In this project, you’re given a text file with chess tournament results where the information has some structure. Your job is to create an R Markdown file that generates a .CSV file (that could for example be imported into a SQL database) with the following information for all of the players:
- Player’s Name
- Player’s State
- Total Number of Points
- Player’s Pre-Rating
- Average Pre Chess Rating of Opponents
Source File:
https://raw.githubusercontent.com/Shetura36/Data-607-Assignments/master/Project1/tournamentinfo.txt
- The file has 196 lines
- The file has 128 lines that contain player information
- The file has 64 individual players
Output File:
Link to a CSV file generated by this R code that contains the player data extracted from the source file.
library(RCurl)
library(stringr)
- Read file
- Load data as a data frame
- Convert data type of each line from factor to character
fileURL = "https://raw.githubusercontent.com/Shetura36/Data-607-Assignments/master/Project1/tournamentinfo.txt"
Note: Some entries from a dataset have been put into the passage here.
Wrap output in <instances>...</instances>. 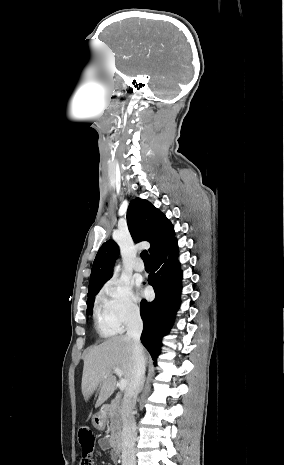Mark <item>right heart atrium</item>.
<instances>
[{
    "instance_id": "obj_1",
    "label": "right heart atrium",
    "mask_w": 284,
    "mask_h": 465,
    "mask_svg": "<svg viewBox=\"0 0 284 465\" xmlns=\"http://www.w3.org/2000/svg\"><path fill=\"white\" fill-rule=\"evenodd\" d=\"M96 303L106 311L120 331L134 325L141 318V308L134 301L130 287L117 279H111L103 285Z\"/></svg>"
}]
</instances>
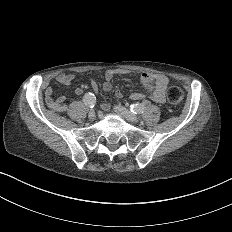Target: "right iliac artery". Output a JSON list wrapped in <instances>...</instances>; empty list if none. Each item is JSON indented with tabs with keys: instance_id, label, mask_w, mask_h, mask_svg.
Masks as SVG:
<instances>
[{
	"instance_id": "obj_1",
	"label": "right iliac artery",
	"mask_w": 232,
	"mask_h": 232,
	"mask_svg": "<svg viewBox=\"0 0 232 232\" xmlns=\"http://www.w3.org/2000/svg\"><path fill=\"white\" fill-rule=\"evenodd\" d=\"M83 102L85 105L93 108L96 105V96L92 92H88L83 96Z\"/></svg>"
}]
</instances>
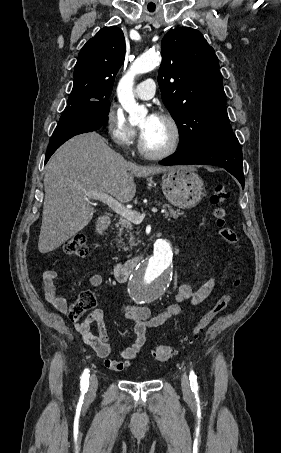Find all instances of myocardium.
Here are the masks:
<instances>
[{"label": "myocardium", "instance_id": "1", "mask_svg": "<svg viewBox=\"0 0 281 453\" xmlns=\"http://www.w3.org/2000/svg\"><path fill=\"white\" fill-rule=\"evenodd\" d=\"M158 118L165 123L171 131L172 141L170 145L163 151H151L146 147L142 133H140L138 140L139 153L145 158L153 160L164 159L173 155L176 152L181 140L180 129L172 118L167 115H160Z\"/></svg>", "mask_w": 281, "mask_h": 453}]
</instances>
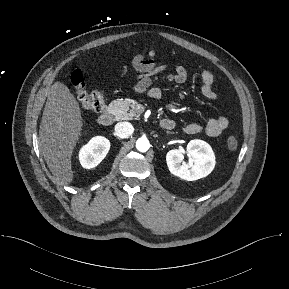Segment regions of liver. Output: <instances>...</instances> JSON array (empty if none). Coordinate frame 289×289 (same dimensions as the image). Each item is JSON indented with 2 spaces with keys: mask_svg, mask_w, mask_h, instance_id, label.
<instances>
[{
  "mask_svg": "<svg viewBox=\"0 0 289 289\" xmlns=\"http://www.w3.org/2000/svg\"><path fill=\"white\" fill-rule=\"evenodd\" d=\"M80 105L68 87L55 82L48 93L39 129L42 155L55 177V183L73 181V150L83 128Z\"/></svg>",
  "mask_w": 289,
  "mask_h": 289,
  "instance_id": "1",
  "label": "liver"
}]
</instances>
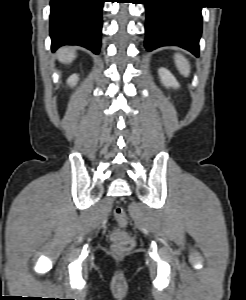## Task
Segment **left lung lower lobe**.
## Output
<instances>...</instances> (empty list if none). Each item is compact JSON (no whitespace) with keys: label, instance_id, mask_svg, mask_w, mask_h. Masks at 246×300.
<instances>
[{"label":"left lung lower lobe","instance_id":"0a47b994","mask_svg":"<svg viewBox=\"0 0 246 300\" xmlns=\"http://www.w3.org/2000/svg\"><path fill=\"white\" fill-rule=\"evenodd\" d=\"M197 0H145L147 51L180 46L199 56L202 32L201 5Z\"/></svg>","mask_w":246,"mask_h":300}]
</instances>
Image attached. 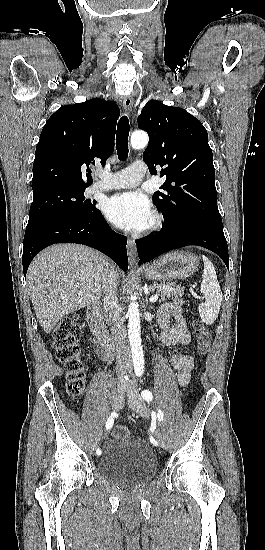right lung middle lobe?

textFile <- readLines(fileURL)
typeof(textFile) #array of character
## [1] "character"
df.textData <- as.data.frame(textFile)#convert textFile into a data frame
dim(df.textData) # has 196 lines
## [1] 196 1
df.textData$textFile <- as.character(df.textData$textFile) #convert factor data into character data
head(df.textData)
## textFile
## 1 -----------------------------------------------------------------------------------------
## 2 Pair | Player Name |Total|Round|Round|Round|Round|Round|Round|Round|
## 3 Num | USCF ID / Rtg (Pre->Post) | Pts | 1 | 2 | 3 | 4 | 5 | 6 | 7 |
## 4 -----------------------------------------------------------------------------------------
## 5 1 | GARY HUA |6.0 |W 39|W 21|W 18|W 14|W 7|D 12|D 4|
## 6 ON | 15445895 / R: 1794 ->1817 |N:2 |W |B |W |B |W |B |W |
tail(df.textData)
## textFile
## 191 63 | THOMAS JOSEPH HOSMER |1.0 |L 2|L 48|D 49|L 43|L 45|H |U |
## 192 MI | 15057092 / R: 1175 ->1125 | |W |B |W |B |B | | |
## 193 -----------------------------------------------------------------------------------------
## 194 64 | BEN LI |1.0 |L 22|D 30|L 31|D 49|L 46|L 42|L 54|
## 195 MI | 15006561 / R: 1163 ->1112 | |B |W |W |B |W |B |B |
## 196 -----------------------------------------------------------------------------------------
This function helps identify which lines of text contain player data and which lines don’t.
Assumption:
Every player data line either starts with a number or a 2 letter abbreviation of a state. This assumption is true for this specific file.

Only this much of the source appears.